Friday, August 30, 2013
Tuesday, August 27, 2013
Gross Food provided by NHS - SkyNews
NHS accused of Deceiving Public about Quality and Choice of Meals served to Patients.
Hospital Food: Patients Reject NHS Claims
4:39am UK, Tuesday 27 Aug 2013
http://news.sky.com/story/1133521/hospital-food-patients-reject-nhs-boasts
Most hospitals claim they are serving five-star food to patients - but a survey reveals many patients disagree. Three in five hospitals give themselves the highest possible rating for the standard of their food, figures show. Out of 156 NHS hospital trusts in England 95 trusts rated the quality of the meals they served to patients as five-out-of-five. But the Campaign for Better Hospital Food (CBHF) said that the figures were a dramatic contrast to an independent Care Quality Commission survey. That survey showed that half of patients were dissatisfied with hospital food.
The CBHF has renewed its calls for introducing mandatory hospital food standards on quality and nutrition. Alex Jackson, coordinator of the Campaign for Better Hospital Food, said: "It is time for the Government to come clean about the sorry state of hospital food in England and set mandatory standards for patient meals. "This would only involve extending an existing policy which has seen it set mandatory standards for prison food and food served in Government departments, to go alongside those that already exist for school food. "Surely patients recovering in hospital have the same right to good food as Government ministers, school kids and prisoners?"
A Department of Health spokesman said: "There are many fantastic examples of really good food across the NHS thanks to forward-thinking and innovative staff. "But we recognise that there is too much variation across the country - that is why we have implemented a tough new inspection programme. "With our army of thousands of patient assessors we will drive up standards and reduce variation in hospital food." A spokeswoman for Patient Concern said: "The findings of this study are shocking. Over 10 years ago, the Department of Health recruited Patient Concern to join a team, headed by Loyd Grossman, to improve catering throughout the NHS.
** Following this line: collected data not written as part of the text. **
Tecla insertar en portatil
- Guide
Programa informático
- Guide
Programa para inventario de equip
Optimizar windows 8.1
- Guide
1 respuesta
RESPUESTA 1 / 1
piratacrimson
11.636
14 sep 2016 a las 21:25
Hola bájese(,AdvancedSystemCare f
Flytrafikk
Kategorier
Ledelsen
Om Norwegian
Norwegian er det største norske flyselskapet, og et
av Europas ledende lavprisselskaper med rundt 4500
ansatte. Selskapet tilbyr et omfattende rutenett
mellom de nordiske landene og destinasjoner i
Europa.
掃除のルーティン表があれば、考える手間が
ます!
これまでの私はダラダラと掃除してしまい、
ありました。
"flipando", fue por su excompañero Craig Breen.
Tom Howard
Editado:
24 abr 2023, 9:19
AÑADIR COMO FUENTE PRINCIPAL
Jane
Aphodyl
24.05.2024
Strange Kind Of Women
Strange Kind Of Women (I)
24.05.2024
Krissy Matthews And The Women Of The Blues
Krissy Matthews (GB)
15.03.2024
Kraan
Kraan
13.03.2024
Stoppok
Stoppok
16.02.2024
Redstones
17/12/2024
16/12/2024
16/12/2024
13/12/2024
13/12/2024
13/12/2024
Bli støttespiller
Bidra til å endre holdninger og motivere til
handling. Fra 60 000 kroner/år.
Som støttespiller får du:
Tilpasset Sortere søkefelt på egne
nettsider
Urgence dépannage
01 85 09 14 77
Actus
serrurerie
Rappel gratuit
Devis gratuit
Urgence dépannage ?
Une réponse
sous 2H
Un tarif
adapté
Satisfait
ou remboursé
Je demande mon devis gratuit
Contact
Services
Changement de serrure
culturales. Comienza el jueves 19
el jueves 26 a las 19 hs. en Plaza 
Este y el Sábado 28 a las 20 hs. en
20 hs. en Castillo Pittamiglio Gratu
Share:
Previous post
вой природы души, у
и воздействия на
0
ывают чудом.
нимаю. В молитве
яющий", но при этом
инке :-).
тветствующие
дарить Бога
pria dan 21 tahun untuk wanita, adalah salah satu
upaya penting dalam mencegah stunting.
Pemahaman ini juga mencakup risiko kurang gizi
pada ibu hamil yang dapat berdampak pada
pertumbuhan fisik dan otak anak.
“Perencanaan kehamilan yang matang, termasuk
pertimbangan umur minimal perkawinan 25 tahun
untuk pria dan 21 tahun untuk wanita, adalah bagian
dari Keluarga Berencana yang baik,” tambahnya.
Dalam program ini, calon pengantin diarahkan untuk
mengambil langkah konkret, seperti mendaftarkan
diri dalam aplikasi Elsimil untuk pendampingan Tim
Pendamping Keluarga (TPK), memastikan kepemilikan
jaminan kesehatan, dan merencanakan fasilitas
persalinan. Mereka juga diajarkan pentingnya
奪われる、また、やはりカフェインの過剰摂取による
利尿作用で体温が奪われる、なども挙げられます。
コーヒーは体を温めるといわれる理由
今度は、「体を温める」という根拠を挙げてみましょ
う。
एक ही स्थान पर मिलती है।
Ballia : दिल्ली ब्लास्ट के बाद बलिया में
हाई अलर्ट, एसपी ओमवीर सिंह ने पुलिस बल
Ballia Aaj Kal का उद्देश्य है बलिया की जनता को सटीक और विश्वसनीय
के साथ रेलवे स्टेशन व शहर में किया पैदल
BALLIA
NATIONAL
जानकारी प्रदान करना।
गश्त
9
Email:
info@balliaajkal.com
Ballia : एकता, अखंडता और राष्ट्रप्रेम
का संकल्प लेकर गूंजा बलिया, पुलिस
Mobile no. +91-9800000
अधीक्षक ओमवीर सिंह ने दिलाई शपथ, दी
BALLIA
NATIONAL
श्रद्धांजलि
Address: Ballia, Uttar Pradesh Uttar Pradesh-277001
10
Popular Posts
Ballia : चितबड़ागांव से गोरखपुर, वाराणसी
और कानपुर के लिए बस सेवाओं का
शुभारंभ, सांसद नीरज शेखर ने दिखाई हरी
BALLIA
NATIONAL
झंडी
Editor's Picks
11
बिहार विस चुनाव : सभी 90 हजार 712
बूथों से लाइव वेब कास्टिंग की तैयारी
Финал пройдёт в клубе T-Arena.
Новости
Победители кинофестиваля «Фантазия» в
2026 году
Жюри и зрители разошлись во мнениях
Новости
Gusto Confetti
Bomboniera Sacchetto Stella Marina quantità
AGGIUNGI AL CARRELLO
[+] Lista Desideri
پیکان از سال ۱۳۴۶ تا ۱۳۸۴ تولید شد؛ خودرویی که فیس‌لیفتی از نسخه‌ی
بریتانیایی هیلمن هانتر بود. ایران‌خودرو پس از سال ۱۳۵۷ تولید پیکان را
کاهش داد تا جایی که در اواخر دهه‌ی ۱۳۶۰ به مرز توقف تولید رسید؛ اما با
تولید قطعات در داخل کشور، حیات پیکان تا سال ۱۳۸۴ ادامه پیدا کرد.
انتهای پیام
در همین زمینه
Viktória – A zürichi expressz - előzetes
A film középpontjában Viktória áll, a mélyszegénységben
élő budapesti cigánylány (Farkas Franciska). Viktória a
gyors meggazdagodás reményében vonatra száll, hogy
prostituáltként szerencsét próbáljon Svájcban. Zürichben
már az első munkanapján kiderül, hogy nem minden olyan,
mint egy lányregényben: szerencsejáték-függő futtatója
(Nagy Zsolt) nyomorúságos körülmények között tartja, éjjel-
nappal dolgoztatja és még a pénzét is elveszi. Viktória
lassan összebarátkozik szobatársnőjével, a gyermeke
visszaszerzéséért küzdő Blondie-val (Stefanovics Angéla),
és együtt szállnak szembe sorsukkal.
"We spent tens of millions of pounds commissioning celebrity chefs to create new nutritious dishes, had special snack packaging designed for patients who didn't want full hot meals and developed some glossy menus. "Patient Concern pointed out that unless all hospitals advised the Department of Health of the cost of implementing our plan and got ring-fenced budgets to do the job, we were wasting our time. Of course, we were ignored. Hence today's depressing report."